**Work item:** Determine how many lines in the records below contain "teams", then state that number alone.

Saved data entries

────

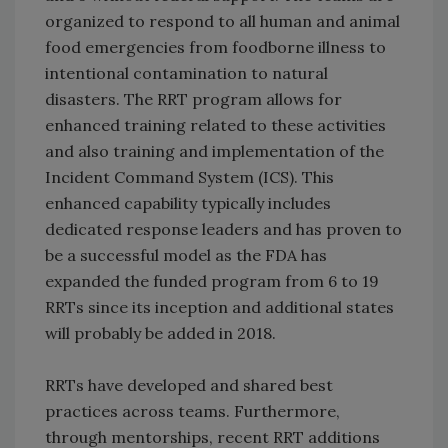
organized to respond to all human and animal
food emergencies from foodborne illness to
intentional contamination to natural
disasters. The RRT program allows for
enhanced training related to these activities
and also training and implementation of the
Incident Command System (ICS). This
enhanced capability typically includes
dedicated response leaders and has proven to
be a successful model as the FDA has
expanded the funded program from 6 to 19
RRTs since its inception and additional states
will probably be added in 2018.
RRTs have developed and shared best
practices across teams. Furthermore,
through mentorships, recent RRT additions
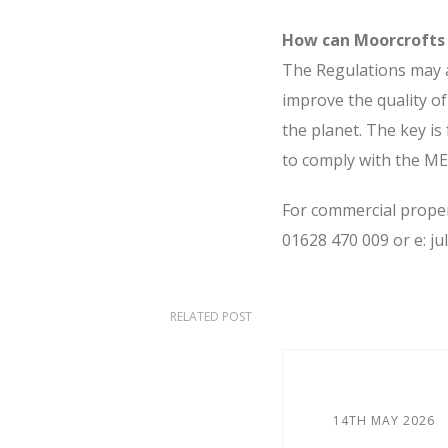
How can Moorcrofts
The Regulations may a
improve the quality of
the planet. The key is
to comply with the ME
For commercial propert
01628 470 009 or e: j
RELATED POST
14TH MAY 2026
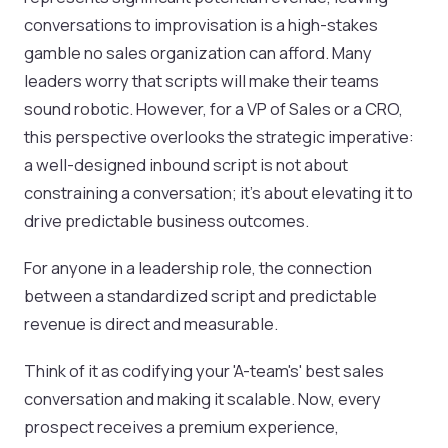
conversations to improvisation is a high-stakes
gamble no sales organization can afford. Many
leaders worry that scripts will make their teams
sound robotic. However, for a VP of Sales or a CRO,
this perspective overlooks the strategic imperative:
a well-designed inbound script is not about
constraining a conversation; it's about elevating it to
drive predictable business outcomes.
For anyone in a leadership role, the connection
between a standardized script and predictable
revenue is direct and measurable.
Think of it as codifying your 'A-team's' best sales
conversation and making it scalable. Now, every
prospect receives a premium experience,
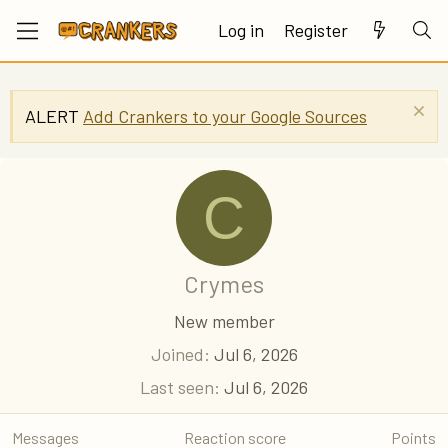
Log in
Register
ALERT
Add Crankers to your Google Sources
C
Crymes
New member
Joined
Jul 6, 2026
Last seen
Jul 6, 2026
Messages
Reaction score
Points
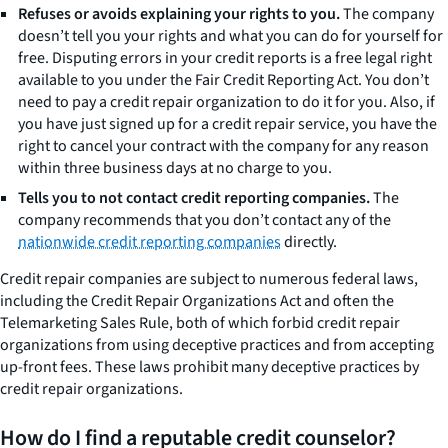
Refuses or avoids explaining your rights to you.
The company
doesn’t tell you your rights and what you can do for yourself for
free. Disputing errors in your credit reports is a free legal right
available to you under the Fair Credit Reporting Act. You don’t
need to pay a credit repair organization to do it for you. Also, if
you have just signed up for a credit repair service, you have the
right to cancel your contract with the company for any reason
within three business days at no charge to you.
Tells you to not contact credit reporting companies.
The
company recommends that you don’t contact any of the
nationwide credit reporting companies
directly.
Credit repair companies are subject to numerous federal laws,
including the Credit Repair Organizations Act and often the
Telemarketing Sales Rule, both of which forbid credit repair
organizations from using deceptive practices and from accepting
up-front fees. These laws prohibit many deceptive practices by
credit repair organizations.
How do I find a reputable credit counselor?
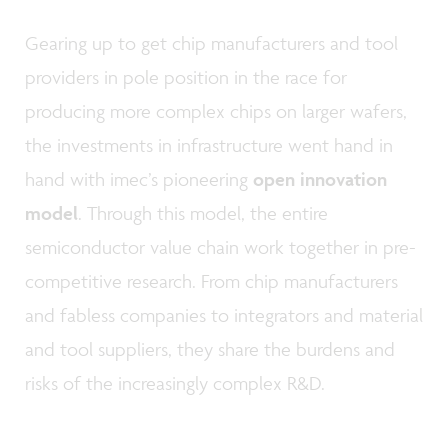
Gearing up to get chip manufacturers and tool
providers in pole position in the race for
producing more complex chips on larger wafers,
the investments in infrastructure went hand in
hand with imec’s pioneering
open innovation
model
. Through this model, the entire
semiconductor value chain work together in pre-
competitive research. From chip manufacturers
and fabless companies to integrators and material
and tool suppliers, they share the burdens and
risks of the increasingly complex R&D.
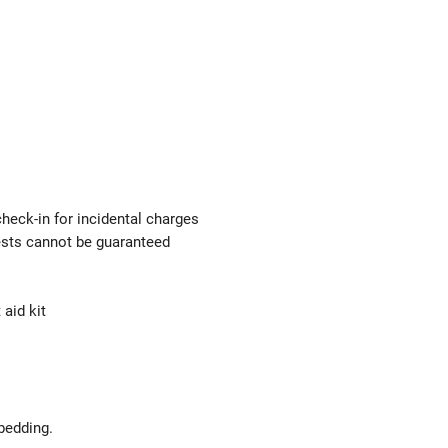
check-in for incidental charges
uests cannot be guaranteed
 aid kit
bedding.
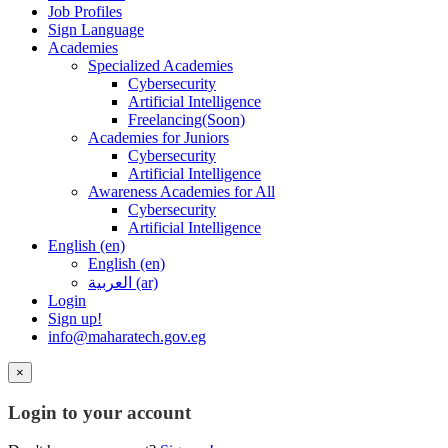
Job Profiles
Sign Language
Academies
Specialized Academies
Cybersecurity
Artificial Intelligence
Freelancing(Soon)
Academies for Juniors
Cybersecurity
Artificial Intelligence
Awareness Academies for All
Cybersecurity
Artificial Intelligence
English ‎(en)‎
English ‎(en)‎
العربية ‎(ar)‎
Login
Sign up!
info@maharatech.gov.eg
×
Login to your account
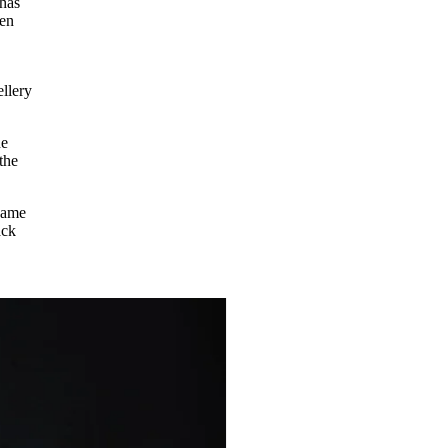
has
een
ellery
ne
the
name
ack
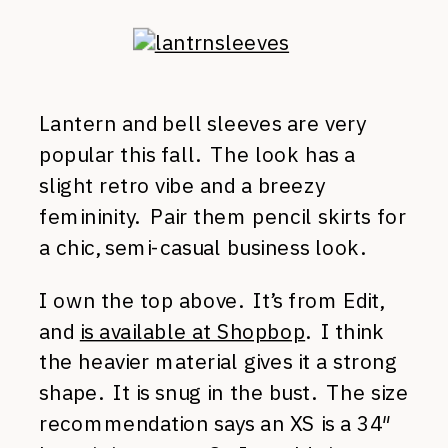
Lantern and bell sleeves are very
popular this fall. The look has a
slight retro vibe and a breezy
femininity. Pair them pencil skirts for
a chic, semi-casual business look.
I own the top above. It’s from Edit,
and
is available at Shopbop
. I think
the heavier material gives it a strong
shape. It is snug in the bust. The size
recommendation says an XS is a 34″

────

**Answer for the task:** 2